Sunday, July 19, 2009

Nano2012 framework agreement at STMicroelectronics' Crolles site

CROLLES, FRANCE: STMicroelectronics and CEA-LETI, the French Laboratory for Electronics & Information Technology, have announced that Madame Christine Lagarde, the French Minister of Economy, Industry and Employment, along with representatives from national, regional and local authorities and managers from CEA-LETI and ST met at ST's site at Crolles, near Grenoble, France, to celebrate the formal launch of the Nano2012 Research and Development program.

Also present at the ceremony were representatives of IBM, which is a key partner of ST and CEA-LETI via important technology development agreements it has signed with both organizations.

Nano2012 is a public/private strategic R&D program, led by ST, which gathers research institutes and industrial partners and is supported by French national, regional and local authorities. The program aims to create one of the world's most advanced R&D clusters for the development of new generations of semiconductor technologies at the nanoelectronic level, where the dimensions of the structures used to build the silicon chips are in the order of tens of nanometers (billionths of a meter).

The Nano2012 co-operation program, along with other leading cooperative programs such as CATRENE, will significantly contribute to the continued strength of Europe's electronics industry by providing competitive access to the most advanced CMOS technologies from 32nm down to 22nm.

Work on the Nano2012 program started on January 1, 2008. The five-year program, which will run until December 31, 2012, is partly funded (Euros 457 million) by the French public authorities.

The program includes the participation of other partners such as INRIA (the French National Institute for Research in Computer Science and Control), CNRS (National Center for Scientific Research), universities, and many small- and medium-sized enterprise partners.

ST and CEA-LETI have a long history of R&D collaboration, including the initial set up of the Crolles R&D center in 1992. As a leading research laboratory, CEA-LETI provides a vital interface between long-term academic research and ST's market-driven industrial R&D.

In July 2007, ST joined the semiconductor Joint Development Alliance centered at IBM's Semiconductor Research and Development Center in East Fishkill and Albany, New York, which develops core and low-power CMOS processes from 32 to 22nm, and IBM joined ST in Crolles to develop value-added application-specific derivative CMOS technologies.

Additionally, CEA-LETI and IBM, which have strong and complementary expertise in the development of materials and processes required for CMOS technology, are collaborating on advanced process R&D down to 22nm and beyond, at CEA-LETI's Grenoble site (France), IBM's East Fishkill facility (NY), ST's Crolles site (France), and at the Albany NanoTech research center (NY).

Since the start of the Nano2012 program in January 2008, ST and IBM have exchanged researchers between their sites at Crolles and East Fishkill and have begun working along with researchers from CEA-LETI on a variety of key programs, including 32nm and 28 nm core CMOS processes, 45nm RF derivative technology for wireless applications and 65nm non-volatile-memory derivative technology for use in automotive and smart-card applications.

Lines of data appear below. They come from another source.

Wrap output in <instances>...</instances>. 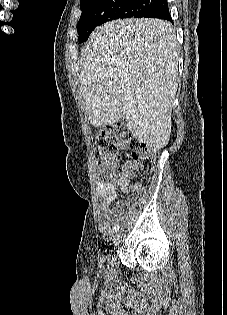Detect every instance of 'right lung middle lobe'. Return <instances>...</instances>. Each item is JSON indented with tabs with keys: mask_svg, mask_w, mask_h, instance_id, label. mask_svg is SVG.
Here are the masks:
<instances>
[{
	"mask_svg": "<svg viewBox=\"0 0 227 315\" xmlns=\"http://www.w3.org/2000/svg\"><path fill=\"white\" fill-rule=\"evenodd\" d=\"M159 0H82L77 25L79 43L99 25L115 19L142 18Z\"/></svg>",
	"mask_w": 227,
	"mask_h": 315,
	"instance_id": "dd1d6c3e",
	"label": "right lung middle lobe"
}]
</instances>
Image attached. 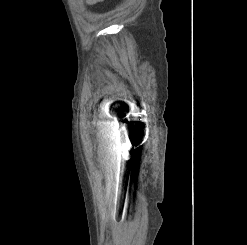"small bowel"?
<instances>
[{"mask_svg":"<svg viewBox=\"0 0 247 245\" xmlns=\"http://www.w3.org/2000/svg\"><path fill=\"white\" fill-rule=\"evenodd\" d=\"M103 0H84L85 4L87 5H94L97 4L99 2H102Z\"/></svg>","mask_w":247,"mask_h":245,"instance_id":"obj_1","label":"small bowel"}]
</instances>
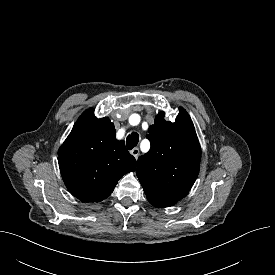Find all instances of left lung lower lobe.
Here are the masks:
<instances>
[{
	"mask_svg": "<svg viewBox=\"0 0 275 275\" xmlns=\"http://www.w3.org/2000/svg\"><path fill=\"white\" fill-rule=\"evenodd\" d=\"M148 201H149L153 206L161 207V208L170 207V206H172V205H174V204L176 203V202H172V201L155 200V199H151V198H148Z\"/></svg>",
	"mask_w": 275,
	"mask_h": 275,
	"instance_id": "1",
	"label": "left lung lower lobe"
}]
</instances>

These technologies will allow exciting new products in communication, consumer, computer and automotive applications that consume less power and last longer on batteries, operate faster, and provide more functions and greater utility to end users.

Nano2012 focuses on technology platform development for low-power and application-specific derivative CMOS technologies. A technology platform encompasses the manufacturing process by which billions of transistors are integrated onto a single silicon chip as well as the components libraries and the design methodology to efficiently design leading-edge circuits in this process.

Utilizing its world-class teams based in Crolles and Grenoble, ST and its partners are already among the world leaders in this area and a key aim of Nano2012 is to extend this leadership.

Value-added application-specific derivative technologies are key differentiators to the standard CMOS technology and an important goal of Nano2012 is for the R&D cluster based in Grenoble-Isere to continue as a world leader in this field.